Reproduce the data shown below exactly.

_STUDY MATERIAL_
..............................

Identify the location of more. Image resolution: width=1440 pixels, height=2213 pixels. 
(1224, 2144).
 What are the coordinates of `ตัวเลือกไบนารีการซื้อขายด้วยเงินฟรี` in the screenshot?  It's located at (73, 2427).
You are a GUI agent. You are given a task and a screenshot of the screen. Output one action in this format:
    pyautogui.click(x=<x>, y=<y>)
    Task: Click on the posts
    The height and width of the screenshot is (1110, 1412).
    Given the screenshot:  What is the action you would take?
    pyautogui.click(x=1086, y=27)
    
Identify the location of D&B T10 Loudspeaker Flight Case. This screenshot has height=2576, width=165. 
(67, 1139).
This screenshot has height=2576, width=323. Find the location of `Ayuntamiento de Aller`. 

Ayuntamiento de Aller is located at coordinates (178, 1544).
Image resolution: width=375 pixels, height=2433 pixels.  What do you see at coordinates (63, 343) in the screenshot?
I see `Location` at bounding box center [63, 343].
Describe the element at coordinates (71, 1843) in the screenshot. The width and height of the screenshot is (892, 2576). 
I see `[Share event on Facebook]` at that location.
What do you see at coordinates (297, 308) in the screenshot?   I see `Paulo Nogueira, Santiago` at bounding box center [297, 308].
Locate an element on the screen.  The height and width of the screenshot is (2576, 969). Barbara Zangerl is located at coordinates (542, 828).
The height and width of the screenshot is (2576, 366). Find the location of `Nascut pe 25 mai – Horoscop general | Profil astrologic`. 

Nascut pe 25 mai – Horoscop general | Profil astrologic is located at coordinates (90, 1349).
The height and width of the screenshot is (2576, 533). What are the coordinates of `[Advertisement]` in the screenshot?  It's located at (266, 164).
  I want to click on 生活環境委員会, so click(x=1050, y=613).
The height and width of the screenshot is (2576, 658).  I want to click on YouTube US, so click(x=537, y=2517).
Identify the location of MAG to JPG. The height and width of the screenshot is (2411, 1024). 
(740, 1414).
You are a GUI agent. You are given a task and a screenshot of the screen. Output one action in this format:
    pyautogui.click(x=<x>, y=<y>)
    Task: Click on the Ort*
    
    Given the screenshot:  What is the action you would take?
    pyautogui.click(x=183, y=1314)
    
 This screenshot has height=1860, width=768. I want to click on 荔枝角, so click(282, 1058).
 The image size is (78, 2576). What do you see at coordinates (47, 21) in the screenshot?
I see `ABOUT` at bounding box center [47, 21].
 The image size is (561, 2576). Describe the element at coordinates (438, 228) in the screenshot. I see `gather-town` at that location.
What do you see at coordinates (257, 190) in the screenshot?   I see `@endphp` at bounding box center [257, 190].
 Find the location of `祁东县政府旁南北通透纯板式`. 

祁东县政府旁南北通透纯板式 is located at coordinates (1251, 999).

..............................

_EXERCISE ANSWER_
Identify the location of more. Image resolution: width=1440 pixels, height=2213 pixels. 
(1224, 2144).
 What are the coordinates of `ตัวเลือกไบนารีการซื้อขายด้วยเงินฟรี` in the screenshot?  It's located at (73, 2427).
You are a GUI agent. You are given a task and a screenshot of the screen. Output one action in this format:
    pyautogui.click(x=<x>, y=<y>)
    Task: Click on the posts
    The height and width of the screenshot is (1110, 1412).
    Given the screenshot:  What is the action you would take?
    pyautogui.click(x=1086, y=27)
    
Identify the location of D&B T10 Loudspeaker Flight Case. This screenshot has height=2576, width=165. 
(67, 1139).
This screenshot has height=2576, width=323. Find the location of `Ayuntamiento de Aller`. 

Ayuntamiento de Aller is located at coordinates (178, 1544).
Image resolution: width=375 pixels, height=2433 pixels.  What do you see at coordinates (63, 343) in the screenshot?
I see `Location` at bounding box center [63, 343].
Describe the element at coordinates (71, 1843) in the screenshot. The width and height of the screenshot is (892, 2576). 
I see `[Share event on Facebook]` at that location.
What do you see at coordinates (297, 308) in the screenshot?   I see `Paulo Nogueira, Santiago` at bounding box center [297, 308].
Locate an element on the screen.  The height and width of the screenshot is (2576, 969). Barbara Zangerl is located at coordinates (542, 828).
The height and width of the screenshot is (2576, 366). Find the location of `Nascut pe 25 mai – Horoscop general | Profil astrologic`. 

Nascut pe 25 mai – Horoscop general | Profil astrologic is located at coordinates (90, 1349).
The height and width of the screenshot is (2576, 533). What are the coordinates of `[Advertisement]` in the screenshot?  It's located at (266, 164).
  I want to click on 生活環境委員会, so click(x=1050, y=613).
The height and width of the screenshot is (2576, 658).  I want to click on YouTube US, so click(x=537, y=2517).
Identify the location of MAG to JPG. The height and width of the screenshot is (2411, 1024). 
(740, 1414).
You are a GUI agent. You are given a task and a screenshot of the screen. Output one action in this format:
    pyautogui.click(x=<x>, y=<y>)
    Task: Click on the Ort*
    
    Given the screenshot:  What is the action you would take?
    pyautogui.click(x=183, y=1314)
    
 This screenshot has height=1860, width=768. I want to click on 荔枝角, so click(282, 1058).
 The image size is (78, 2576). What do you see at coordinates (47, 21) in the screenshot?
I see `ABOUT` at bounding box center [47, 21].
 The image size is (561, 2576). Describe the element at coordinates (438, 228) in the screenshot. I see `gather-town` at that location.
What do you see at coordinates (257, 190) in the screenshot?   I see `@endphp` at bounding box center [257, 190].
 Find the location of `祁东县政府旁南北通透纯板式`. 

祁东县政府旁南北通透纯板式 is located at coordinates (1251, 999).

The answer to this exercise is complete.